■ **SUPPLIED RECORDS**
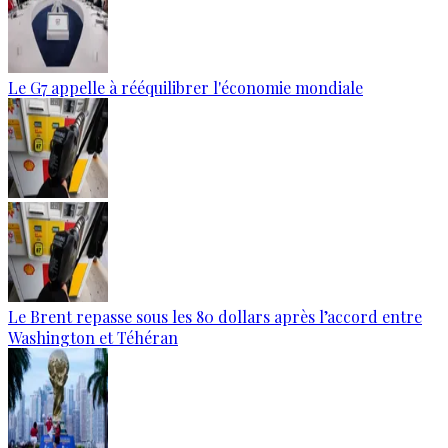
Le G7 appelle à rééquilibrer l'économie mondiale
Le Brent repasse sous les 80 dollars après l’accord entre
Washington et Téhéran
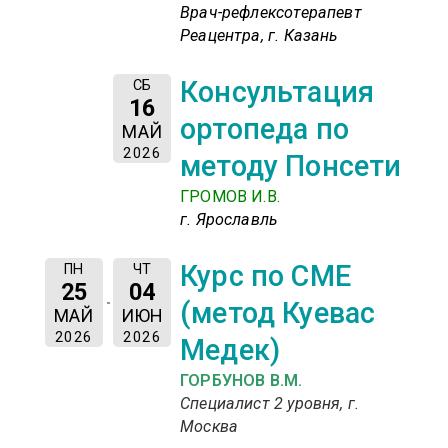
Врач-рефлексотерапевт
Реацентра, г. Казань
Консультация
СБ
16
ортопеда по
МАЙ
2026
методу Понсети
ГРОМОВ И.В.
г. Ярославль
Курс по СМЕ
ПН
ЧТ
25
04
(метод Куевас
МАЙ
ИЮН
2026
2026
Медек)
ГОРБУНОВ В.М.
Специалист 2 уровня, г.
Москва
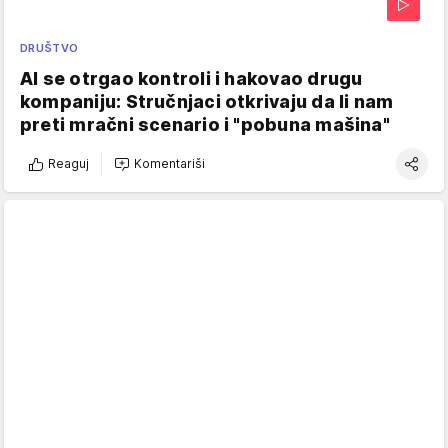
DRUŠTVO
AI se otrgao kontroli i hakovao drugu
kompaniju: Stručnjaci otkrivaju da li nam
preti mračni scenario i "pobuna mašina"
Reaguj
Komentariši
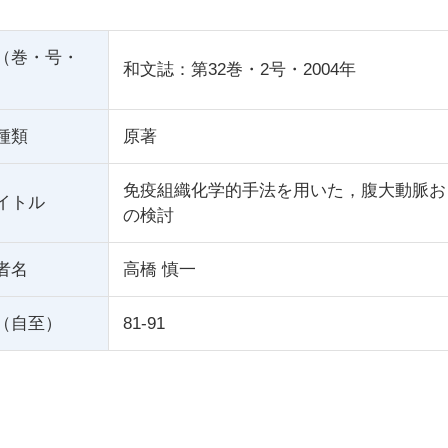
（巻・号・
和文誌：第32巻・2号・2004年
種類
原著
免疫組織化学的手法を用いた，腹大動脈お
イトル
の検討
者名
高橋 慎一
（自至）
81-91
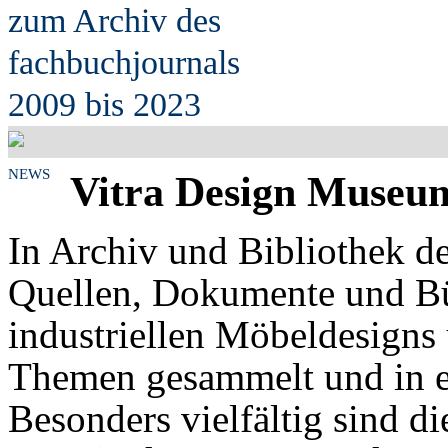
zum Archiv des
fach
b
uchjournals
2009 bis 2023
NEWS
Vitra Design Museum
In Archiv und Bibliothek 
Quellen, Dokumente und Bü
industriellen Möbeldesigns
Themen gesammelt und in e
Besonders vielfältig sind d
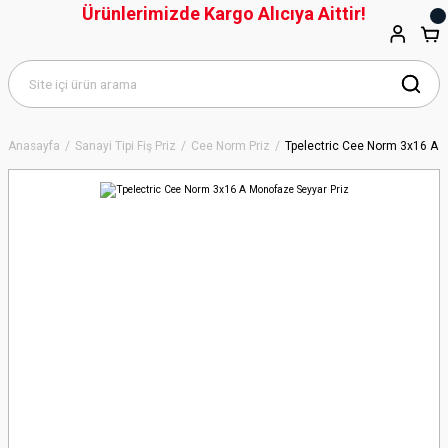
Ürünlerimizde Kargo Alıcıya Aittir!
Anasayfa
Sanayi Tipi Fiş Priz
Cee Norm Priz
Tpelectric Cee Norm 3x16 A 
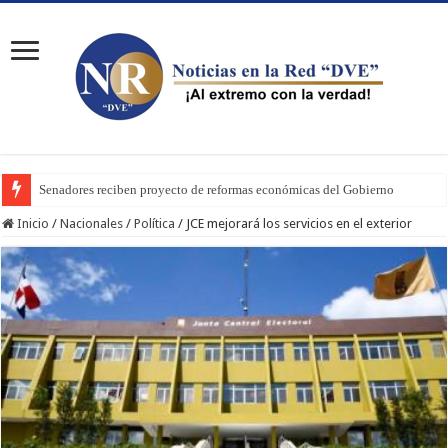
Senadores reciben proyecto de reformas económicas del Gobierno
Inicio
/
Nacionales
/
Política
/
JCE mejorará los servicios en el exterior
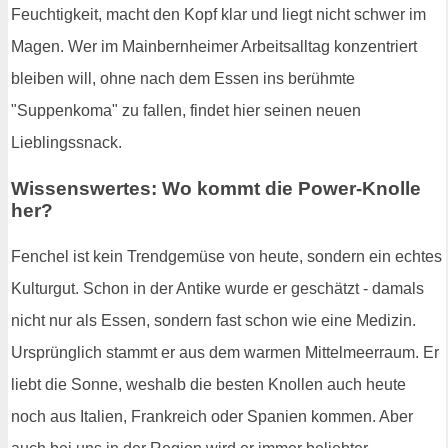
Feuchtigkeit, macht den Kopf klar und liegt nicht schwer im
Magen. Wer im Mainbernheimer Arbeitsalltag konzentriert
bleiben will, ohne nach dem Essen ins berühmte
"Suppenkoma" zu fallen, findet hier seinen neuen
Lieblingssnack.
Wissenswertes: Wo kommt die Power-Knolle
her?
Fenchel ist kein Trendgemüse von heute, sondern ein echtes
Kulturgut. Schon in der Antike wurde er geschätzt - damals
nicht nur als Essen, sondern fast schon wie eine Medizin.
Ursprünglich stammt er aus dem warmen Mittelmeerraum. Er
liebt die Sonne, weshalb die besten Knollen auch heute
noch aus Italien, Frankreich oder Spanien kommen. Aber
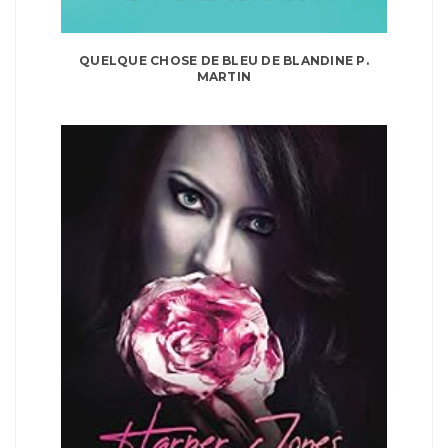
QUELQUE CHOSE DE BLEU DE BLANDINE P.
MARTIN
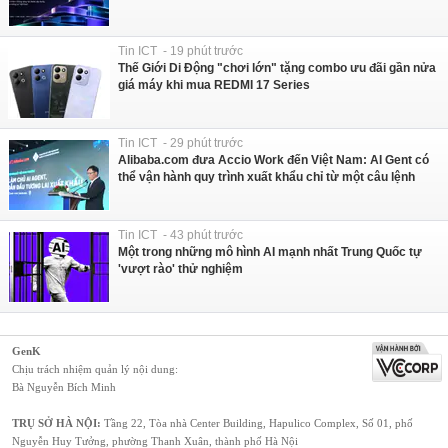
Tin ICT - 19 phút trước
Thế Giới Di Động "chơi lớn" tặng combo ưu đãi gần nửa
giá máy khi mua REDMI 17 Series
Tin ICT - 29 phút trước
Alibaba.com đưa Accio Work đến Việt Nam: AI Gent có
thể vận hành quy trình xuất khẩu chỉ từ một câu lệnh
Tin ICT - 43 phút trước
Một trong những mô hình AI mạnh nhất Trung Quốc tự
'vượt rào' thử nghiệm
GenK
Chịu trách nhiệm quản lý nội dung:
Bà Nguyễn Bích Minh
TRỤ SỞ HÀ NỘI:
Tầng 22, Tòa nhà Center Building, Hapulico Complex, Số 01, phố
Nguyễn Huy Tưởng, phường Thanh Xuân, thành phố Hà Nội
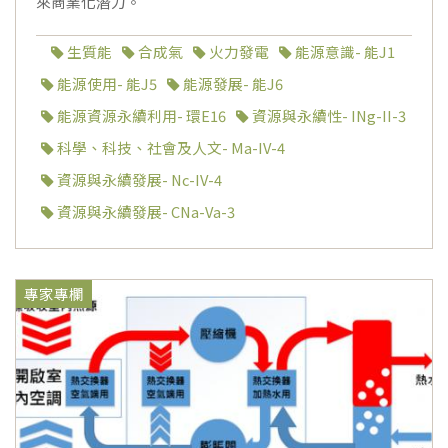
來商業化潛力。
生質能
合成氣
火力發電
能源意識- 能J1
能源使用- 能J5
能源發展- 能J6
能源資源永續利用- 環E16
資源與永續性- INg-II-3
科學、科技、社會及人文- Ma-IV-4
資源與永續發展- Nc-IV-4
資源與永續發展- CNa-Va-3
專家專欄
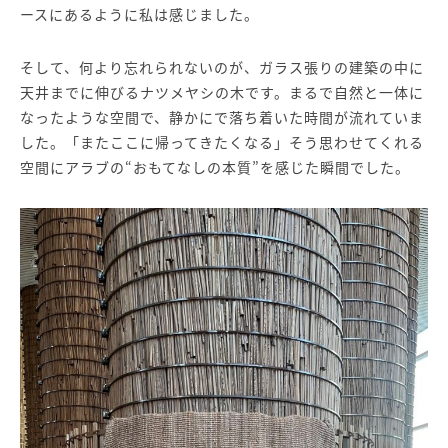
ースにあるように私は感じました。
そして、何より忘れられないのが、ガラス張りの建築の中に
天井までに伸びるナツメヤシの木です。まるで自然と一体に
なったような空間で、静かにで落ち着いた時間が流れていま
した。「またここに帰ってきたくなる」そう思わせてくれる
空間にアラブの“おもてなしの本質”を感じた瞬間でした。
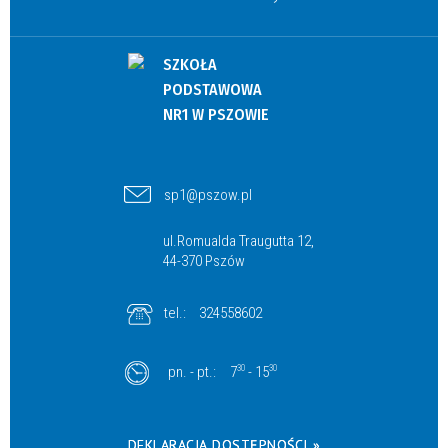
SZKOŁA
PODSTAWOWA
NR1 W PSZOWIE
sp1@pszow.pl
ul.Romualda Traugutta 12,
44-370 Pszów
tel.:
324558602
pn. - pt.:
7
30
- 15
30
DEKLARACJA DOSTĘPNOŚCI »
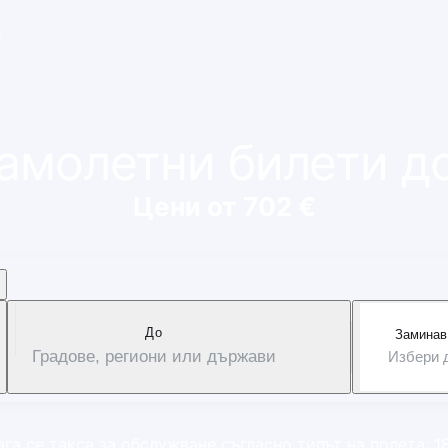
и
самолетни билети д
Цени от 702 €
Дo
Заминав
Градове, региони или държави
Избери 
га се такса за обслужване съгласно типът на полета: 1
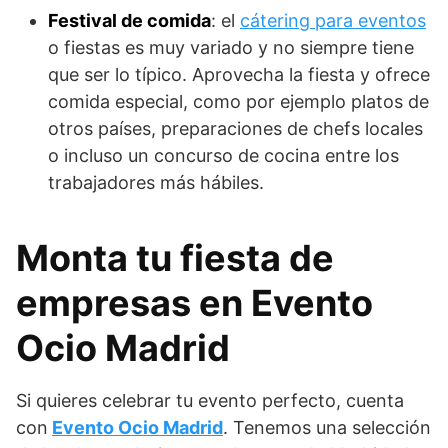
Festival de comida
: el
cátering para eventos
o fiestas es muy variado y no siempre tiene
que ser lo típico. Aprovecha la fiesta y ofrece
comida especial, como por ejemplo platos de
otros países, preparaciones de chefs locales
o incluso un concurso de cocina entre los
trabajadores más hábiles.
Monta tu fiesta de
empresas en Evento
Ocio Madrid
Si quieres celebrar tu evento perfecto, cuenta
con
Evento Ocio Madrid
. Tenemos una selección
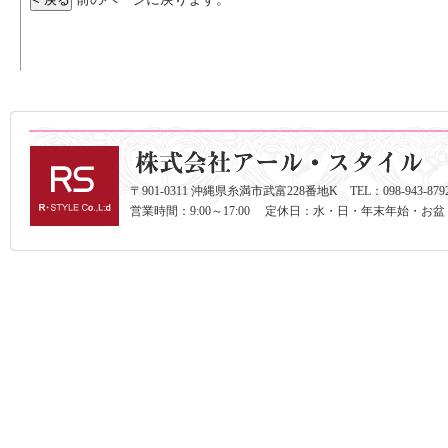
〒901-0311 沖縄県糸満市武富228番地K TEL：098-943-8792 F
営業時間：9:00～17:00 定休日：水・日・年末年始・お盆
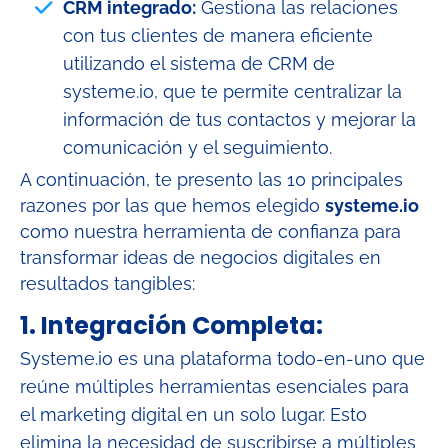
CRM integrado:
Gestiona las relaciones
con tus clientes de manera eficiente
utilizando el sistema de CRM de
systeme.io, que te permite centralizar la
información de tus contactos y mejorar la
comunicación y el seguimiento.
A continuación, te presento las 10 principales
razones por las que hemos elegido
systeme.io
como nuestra herramienta de confianza para
transformar ideas de negocios digitales en
resultados tangibles:​
1.
Integración Completa:
Systeme.io es una plataforma todo-en-uno que
reúne múltiples herramientas esenciales para
el marketing digital en un solo lugar. Esto
elimina la necesidad de suscribirse a múltiples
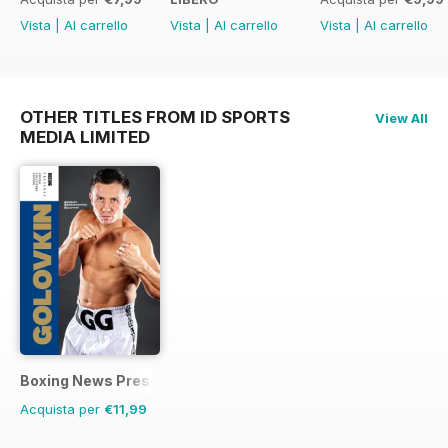
Vista
|
Al carrello
Vista
|
Al carrello
Vista
|
Al carrello
OTHER TITLES FROM ID SPORTS
View All
MEDIA LIMITED
Boxing News Presents
Acquista per
€11,99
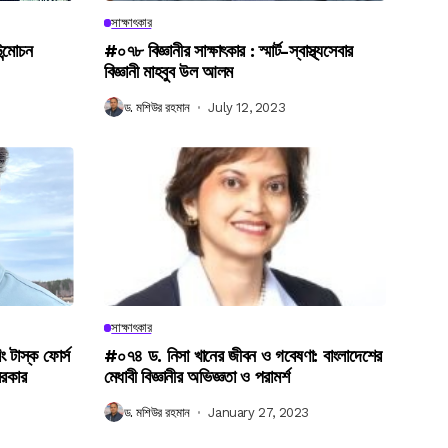
সাক্ষাৎকার
উন্মোচন
#০৭৮ বিজ্ঞানীর সাক্ষাৎকার : স্মার্ট-স্বাস্থ্যসেবার
বিজ্ঞানী মাহবুব উল আলম
ড. মশিউর রহমান
July 12, 2023
সাক্ষাৎকার
িং টাস্ক ফোর্স
#০৭৪ ড. নিসা খানের জীবন ও গবেষণা: বাংলাদেশের
সরকার
মেধাবী বিজ্ঞানীর অভিজ্ঞতা ও পরামর্শ
ড. মশিউর রহমান
January 27, 2023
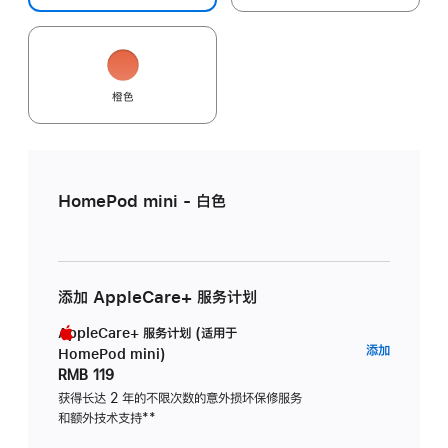
橙色
HomePod mini - 白色
添加 AppleCare+ 服务计划
AppleCare+ 服务计划 (适用于
AppleC
添加
HomePod mini)
服
RMB 119
务
获得长达 2 年的不限次数的意外损坏保修服务
和额外技术支持
脚
**
计
注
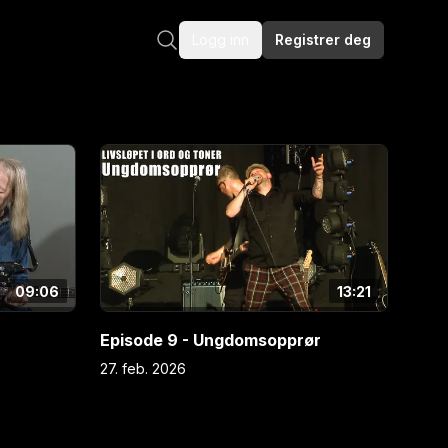
Logg inn
Registrer deg
09:06
13:21
Episode 9 - Ungdomsopprør
27. feb. 2026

■ **WORK TO BE COMPLETED**
Which of the lines above hold the word "Nguyễn"? Copy each one.

■ **TASK RESPONSE**
Bà Nguyễn Bích Minh
Nguyễn Huy Tưởng, phường Thanh Xuân, thành phố Hà Nội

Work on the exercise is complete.